As a System Administrator, we tend to manage a number of MYSQL Server instance. So we need to find a better way of managing this set of mysql server into much a easier and centralized way. In my environment, I have 5 different MySQL database servers running separately under different server location. Since it run standalone and not in cluster mode, I need to have one platform to manage these database servers altogether.

PHPmyAdmin is able to do this, with some changes on the configuration files. You just need to allow the MySQL user and host on every database server to be connected to. The setup that I am going to do will be as below:

phpmyadmin-multiple-mysql

Inorder to install phpmyadmin on ubuntu, you need 3 main packages apache , MySQL and php has to be installed and configured properly.
1. Apache2 installation and configuration
2. Mysql installation
3. PHP installation

I’m assuming you have already installed a running LAMP on your server.
After installing apache2, mysql and php, you can continue with the below steps to install and configure phpmyadmin

SET UP

The steps in this tutorial require the user to have root privileges on your VPS.

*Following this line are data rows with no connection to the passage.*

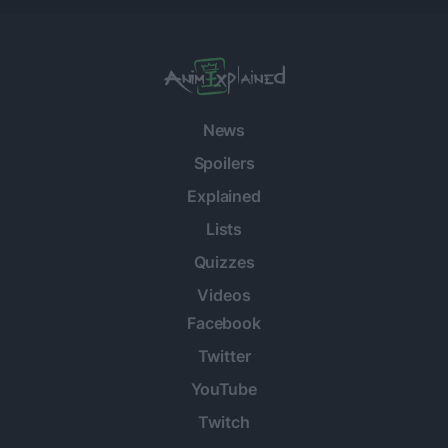
News
Spoilers
Explained
Lists
Quizzes
Videos
Facebook
Twitter
YouTube
Twitch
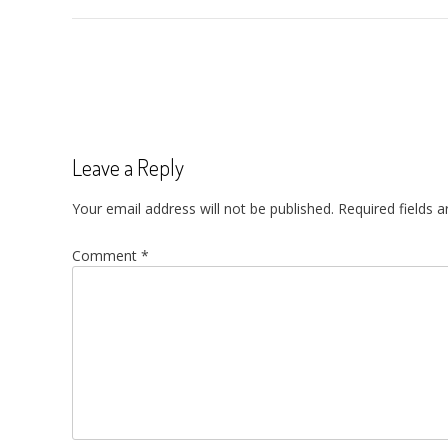
Post
navigation
Leave a Reply
Your email address will not be published.
Required fields 
Comment
*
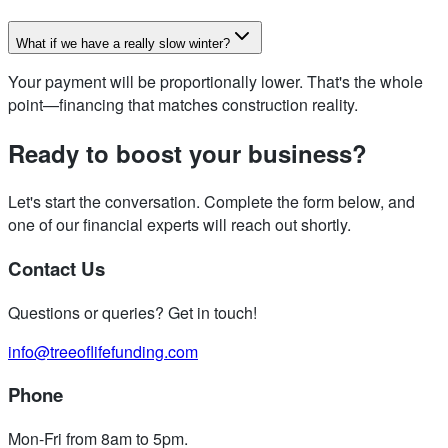
What if we have a really slow winter?
Your payment will be proportionally lower. That's the whole
point—financing that matches construction reality.
Ready to boost your business?
Let's start the conversation. Complete the form below, and
one of our financial experts will reach out shortly.
Contact Us
Questions or queries? Get in touch!
info@treeoflifefunding.com
Phone
Mon-Fri from 8am to 5pm
.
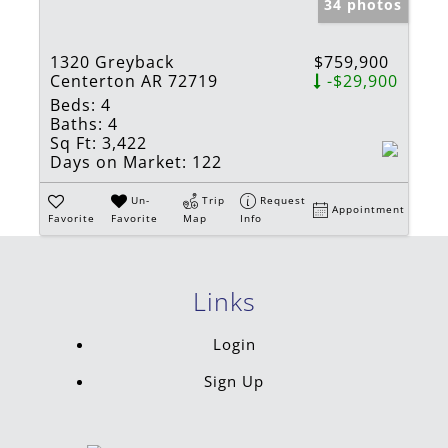
34 photos
1320 Greyback
$759,900
Centerton AR 72719
-$29,900
Beds:
4
Baths:
4
Sq Ft:
3,422
Days on Market:
122
Un-
Trip
Request
Appointment
Favorite
Favorite
Map
Info
Links
Login
Sign Up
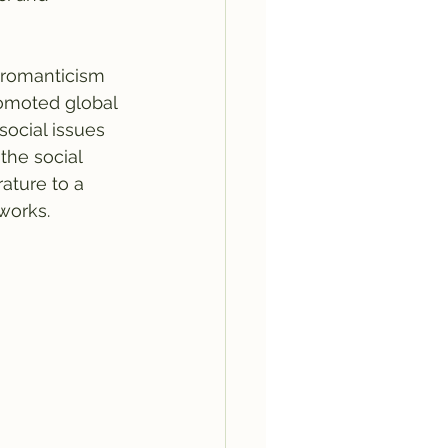
 romanticism 
omoted global 
social issues 
the social 
rature to a 
works.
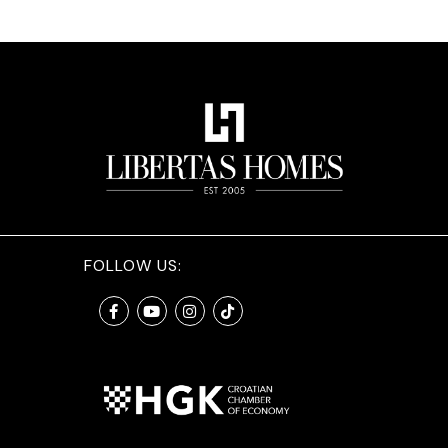
FOLLOW US:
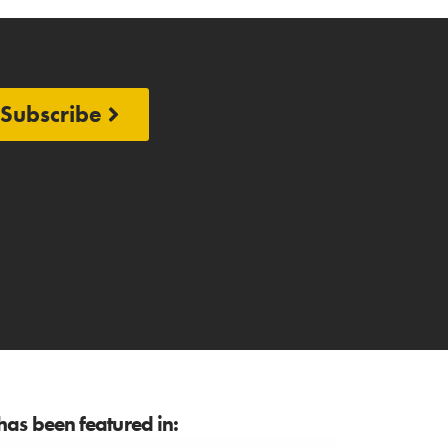
Subscribe
as been featured in:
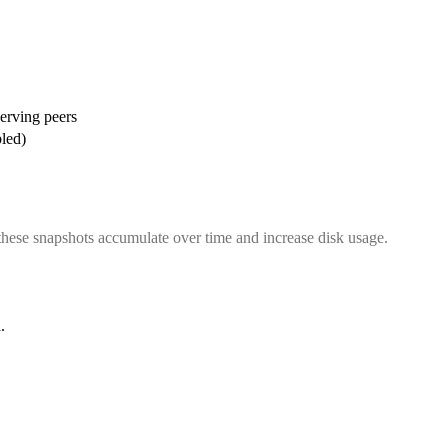
serving peers
bled)
, these snapshots accumulate over time and increase disk usage.
d
.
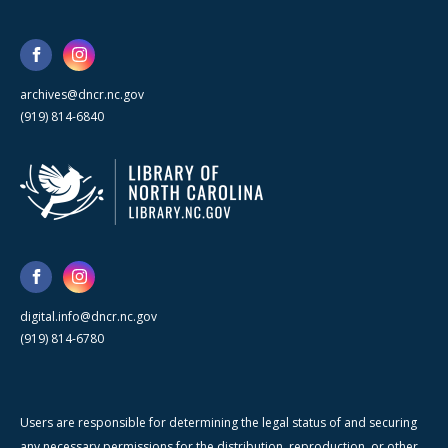
archives@dncr.nc.gov
(919) 814-6840
digital.info@dncr.nc.gov
(919) 814-6780
Users are responsible for determining the legal status of and securing
any necessary permissions for the distribution, reproduction, or other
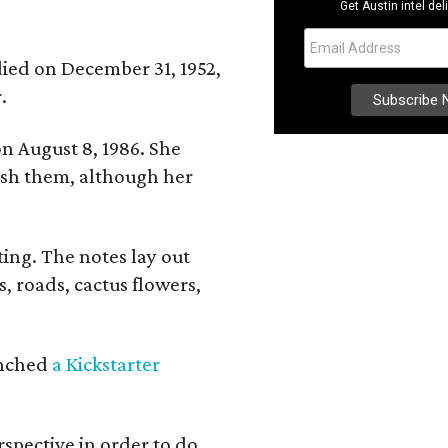
Get Austin intel del
 died on December 31, 1952,
.
n August 8, 1986. She
nish them, although her
ing. The notes lay out
s, roads, cactus flowers,
aunched
a Kickstarter
rspective in order to do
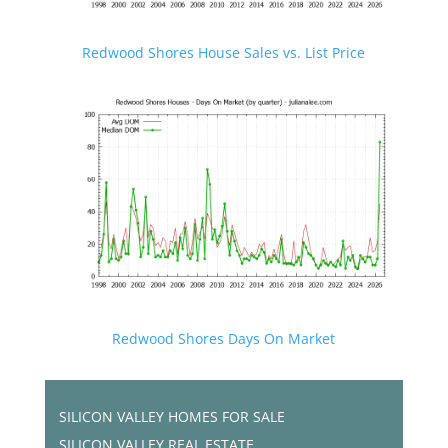
Redwood Shores House Sales vs. List Price
Redwood Shores Days On Market
SILICON VALLEY HOMES FOR SALE
SILICON VALLEY REAL ESTATE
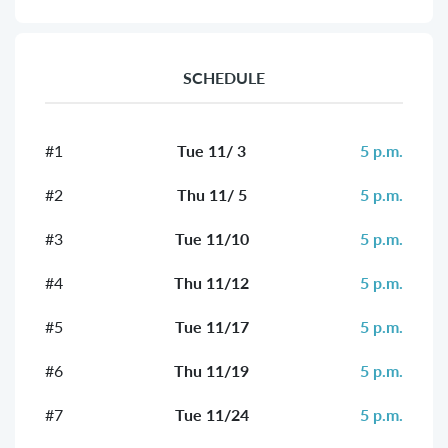
SCHEDULE
#1
Tue 11/ 3
5 p.m.
#2
Thu 11/ 5
5 p.m.
#3
Tue 11/10
5 p.m.
#4
Thu 11/12
5 p.m.
#5
Tue 11/17
5 p.m.
#6
Thu 11/19
5 p.m.
#7
Tue 11/24
5 p.m.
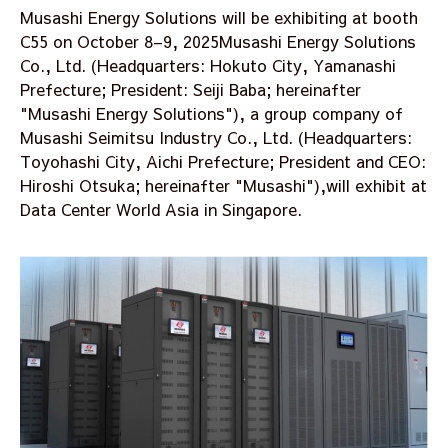
Musashi Energy Solutions will be exhibiting at booth
C55 on October 8–9, 2025Musashi Energy Solutions
Co., Ltd. (Headquarters: Hokuto City, Yamanashi
Prefecture; President: Seiji Baba; hereinafter
"Musashi Energy Solutions"), a group company of
Musashi Seimitsu Industry Co., Ltd. (Headquarters:
Toyohashi City, Aichi Prefecture; President and CEO:
Hiroshi Otsuka; hereinafter "Musashi"),will exhibit at
Data Center World Asia in Singapore.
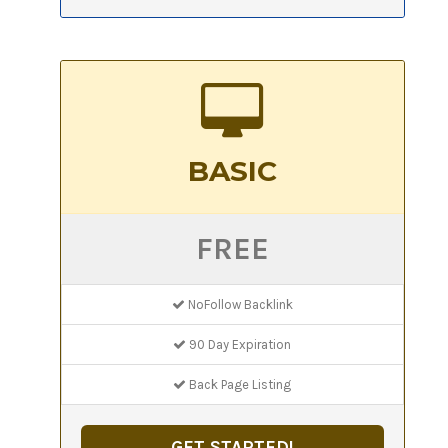
BASIC
FREE
NoFollow Backlink
90 Day Expiration
Back Page Listing
GET STARTED!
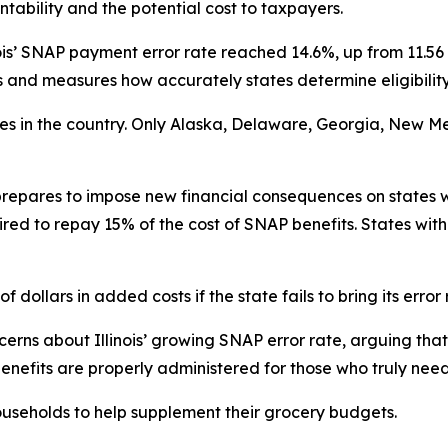
tability and the potential cost to taxpayers.
ois’ SNAP payment error rate reached 14.6%, up from 11.56 
nd measures how accurately states determine eligibility
ates in the country. Only Alaska, Delaware, Georgia, New M
repares to impose new financial consequences on states w
ired to repay 15% of the cost of SNAP benefits. States with
f dollars in added costs if the state fails to bring its error
rns about Illinois’ growing SNAP error rate, arguing that 
enefits are properly administered for those who truly nee
useholds to help supplement their grocery budgets.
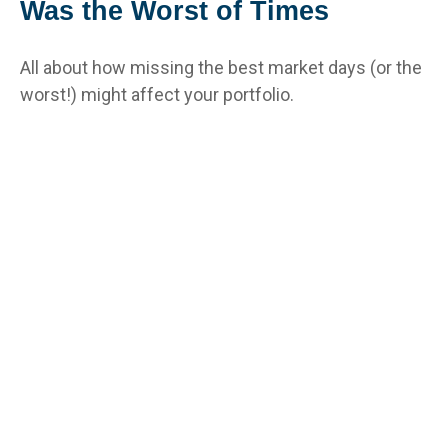
Was the Worst of Times
All about how missing the best market days (or the
worst!) might affect your portfolio.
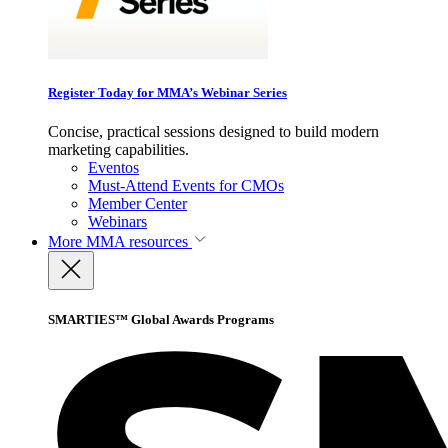
Register Today for MMA’s Webinar Series
Concise, practical sessions designed to build modern
marketing capabilities.
Eventos
Must-Attend Events for CMOs
Member Center
Webinars
More
MMA resources
SMARTIES™ Global Awards Programs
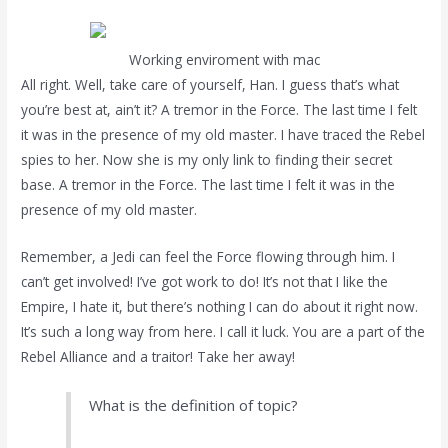
Working enviroment with mac
All right. Well, take care of yourself, Han. I guess that’s what
you’re best at, ain’t it? A tremor in the Force. The last time I felt
it was in the presence of my old master. I have traced the Rebel
spies to her. Now she is my only link to finding their secret
base. A tremor in the Force. The last time I felt it was in the
presence of my old master.
Remember, a Jedi can feel the Force flowing through him. I
can’t get involved! I’ve got work to do! It’s not that I like the
Empire, I hate it, but there’s nothing I can do about it right now.
It’s such a long way from here. I call it luck. You are a part of the
Rebel Alliance and a traitor! Take her away!
What is the definition of topic?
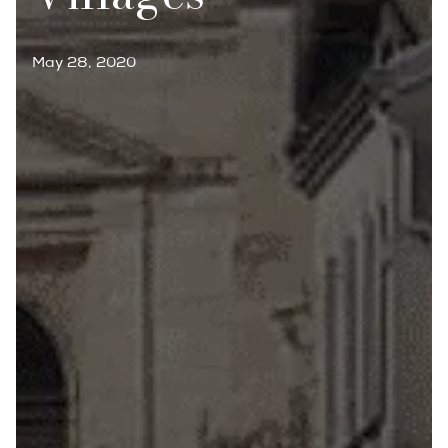
May 28, 2020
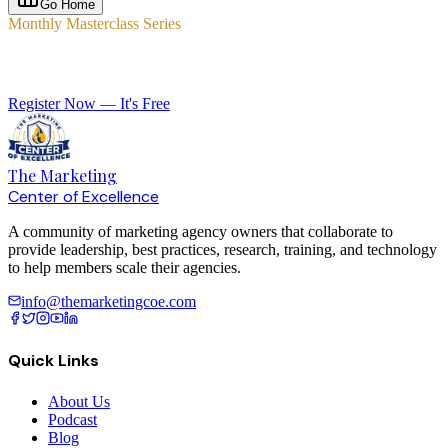
Go Home
Monthly Masterclass Series
Elevate Your Agency with Expert-Led Training
Register Now — It's Free
The Marketing
Center of Excellence
A community of marketing agency owners that collaborate to
provide leadership, best practices, research, training, and technology
to help members scale their agencies.
info@themarketingcoe.com
Quick Links
About Us
Podcast
Blog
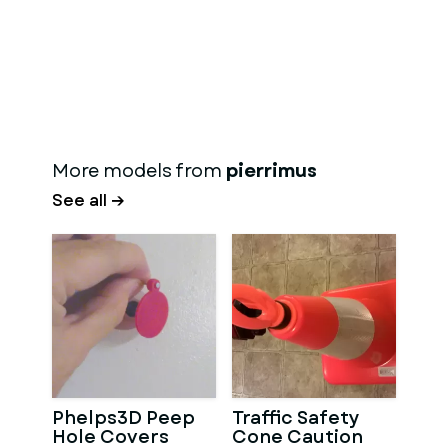
More models from
pierrimus
See all →
Phelps3D Peep
Traffic Safety
Hole Covers
Cone Caution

Variables being used in this tutorial are:
Web Server IP: 192.168.1.150
PHPmyAdmin directory: /etc/phpmyadmin
User: phpmaroot
Password: pmapass123!

Install phpmyadmin

We will going to install phpmyadmin on svr1.webserver, and this server will going to manage our MYSQL servers

apt-get install phpmyadmin

Create root user to manage phpmyadmin

This step is optional, ofcourse we may use root to login on phpmyadmin.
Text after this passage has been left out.